Give the records again word for word. Leave every picture out.

▽

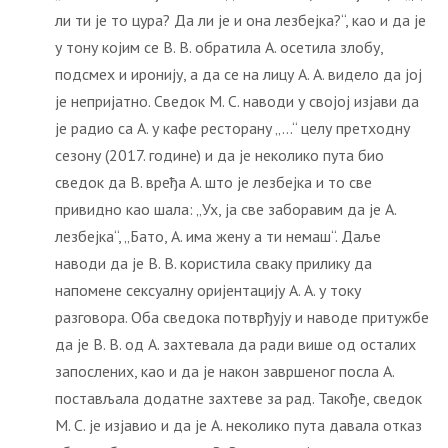
ли ти је то цура? Да ли је и она лезбејка?“, као и да је
у тону којим се В. В. обратила А. осетила злобу,
подсмех и иронију, а да се на лицу А. А. видело да јој
је непријатно. Сведок М. С. наводи у својој изјави да
је радио са А. у кафе ресторану „…“ целу претходну
сезону (2017. године) и да је неколико пута био
сведок да В. вређа А. што је лезбејка и то све
привидно као шала: „Ух, ја све заборавим да је А.
лезбејка“, „Бато, А. има жену а ти немаш“. Даље
наводи да је В. В. користила сваку прилику да
напомене сексуалну оријентацију А. А. у току
разговора. Оба сведока потврђују и наводе притужбе
да је В. В. од А. захтевала да ради више од осталих
запослених, као и да је након завршеног посла А.
постављала додатне захтеве за рад. Такође, сведок
М. С. је изјавио и да је А. неколико пута давала отказ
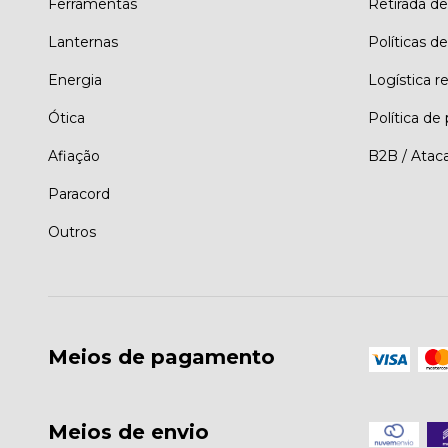
Ferramentas
Retirada d
Lanternas
Políticas de
Energia
Logística r
Ótica
Política de
Afiação
B2B / Atac
Paracord
Outros
Meios de pagamento
Meios de envio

△

_EXPECTED ANSWER_
ли ти је то цура? Да ли је и она лезбејка?“, као и да је
у тону којим се В. В. обратила А. осетила злобу,
подсмех и иронију, а да се на лицу А. А. видело да јој
је непријатно. Сведок М. С. наводи у својој изјави да
је радио са А. у кафе ресторану „…“ целу претходну
сезону (2017. године) и да је неколико пута био
сведок да В. вређа А. што је лезбејка и то све
привидно као шала: „Ух, ја све заборавим да је А.
лезбејка“, „Бато, А. има жену а ти немаш“. Даље
наводи да је В. В. користила сваку прилику да
напомене сексуалну оријентацију А. А. у току
разговора. Оба сведока потврђују и наводе притужбе
да је В. В. од А. захтевала да ради више од осталих
запослених, као и да је након завршеног посла А.
постављала додатне захтеве за рад. Такође, сведок
М. С. је изјавио и да је А. неколико пута давала отказ
Ferramentas
Retirada d
Lanternas
Políticas de
Energia
Logística r
Ótica
Política de
Afiação
B2B / Atac
Paracord
Outros
Meios de pagamento
Meios de envio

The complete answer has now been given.